Nor we do have the evidence to assert that the keto diet confers some sort of guaranteed ergogenic benefit across the board.
Now the keto diet does obviously have medical origins (epilepsy management) and continues to draw some interest from the medical community for potential therapeutic effects in the disciplines of oncology and neurology.
I do not refute it’s potential in this regard and I’m always happy to concede its utility wherever that happens to be.
Yet I also don’t doubt there are likely at least as many people out there pursuing the ketogenic diet for the wrong reasons and to their detriment as there are individuals who truly enjoy and thrive with this style of eating.
Even so, I cannot just sweep the latter group under the rug just because the diet’s principles don’t resonate with me.
I also can’t act like there is NO evidence to support its efficacy.
Evidence For The Keto Diet In 2020
I think by now enough keto-centric studies have accumulated to suggest that a well planned ketogenic diet has the potential to improve the traditional biochemical markers of good health including A1C, LDL cholesterol and so on.

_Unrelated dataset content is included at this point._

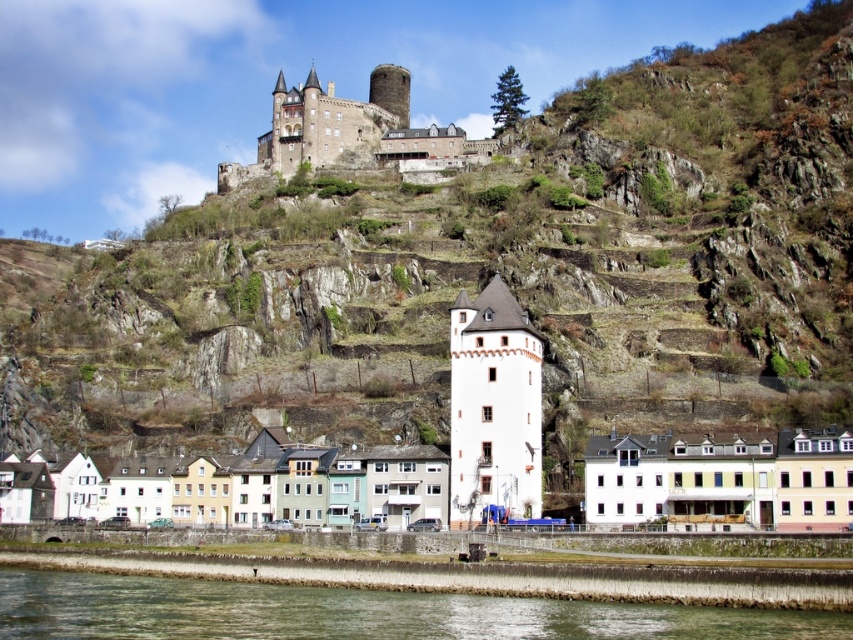 You are a tourist standing on the riverside embankment and want to take a photo of the stone castle at upper center. The clear water at lower center is in your way. Can you walk around it to get a better view?

The clear water at lower center is 328.15 feet away from the stone castle at upper center. Since the water is at the lower center and the castle is at the upper center, you can walk along the embankment to either side to find a clear vantage point away from the water obstruction.

You are a tourist standing on the riverside embankment and want to take a photo that includes both the white matte building at lower center and the white smooth tower at center. Which object should you position closer to the edge of the frame to ensure both are fully visible?

Since the white matte building at lower center is larger than the white smooth tower at center, you should position the white smooth tower at center closer to the edge of the frame to ensure both are fully visible.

But hey, I can say the exact same thing with as much or more confidence about a vegan or vegetarian diet too.
Certainly when it comes to these biomarkers there is some evidence to suggest that a very low carbohydrate ketogenic diet may be superior to an extreme diet in the opposite direction ( ie: low fat).

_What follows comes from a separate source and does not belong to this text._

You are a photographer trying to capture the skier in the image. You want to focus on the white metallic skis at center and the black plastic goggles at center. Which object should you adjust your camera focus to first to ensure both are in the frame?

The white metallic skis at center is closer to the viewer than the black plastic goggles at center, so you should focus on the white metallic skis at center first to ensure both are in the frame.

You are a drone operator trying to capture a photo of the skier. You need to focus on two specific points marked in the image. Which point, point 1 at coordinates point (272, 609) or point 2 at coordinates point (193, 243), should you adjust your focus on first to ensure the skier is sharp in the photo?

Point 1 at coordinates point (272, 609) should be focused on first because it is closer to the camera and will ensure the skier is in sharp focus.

A recent 12-month trial found that a ketogenic diet was superior to a moderate carbohydrate low fat diet when it came to A1C reductions and reducing medication needs.
(Not than any professional worth there salt is really even recommending “low fat” diets, at least I hope not!)

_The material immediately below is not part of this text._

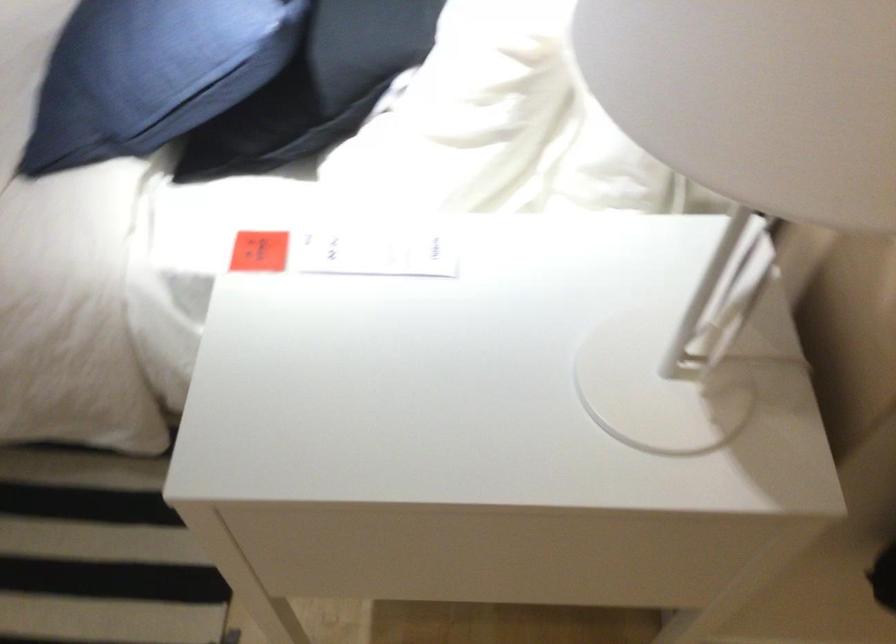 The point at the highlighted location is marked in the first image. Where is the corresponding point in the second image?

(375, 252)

These types of findings have popped up on more than one occasion.
Yet they don’t compel me to believe that a well planned ketogenic diet is in any way superior to a well planned , well balanced more liberal style of eating for most people.
In saying this, I once again take nothing away from anyone who has found true health and happiness in pursuing this style of eating.
I’m also obligated to provide words of support to those of you out there who may be pursuing the ketogenic diet against your better judgement (and your happiness) because you have been led to believe it’s the best way for you become “healthier”.
It probably isn’t.
If you are currently following a ketogenic diet and are concerned about whether or not it’s truly right for you, know that a dietitian like myself can help expand your horizons.
Equally so, if you are intent on following the keto diet at all costs, it could be worth your time to speak to a dietitian to ensure you carry it out in the healthiest way possible.
I’ve tried my best to capture the most salient points of the keto diet debate for the average person in 1250 words.
While my stance on keto has certainly softened since I wrote my first article on it several years ago, you still won’t find me promoting or advocating for it.
Even though I cannot refute it’s potential utility for those with whom it resonates, it still does not feel quite right that such a restrictive dietary pattern should be championed in the mainstream.
Certainly not based on the current state of the evidence.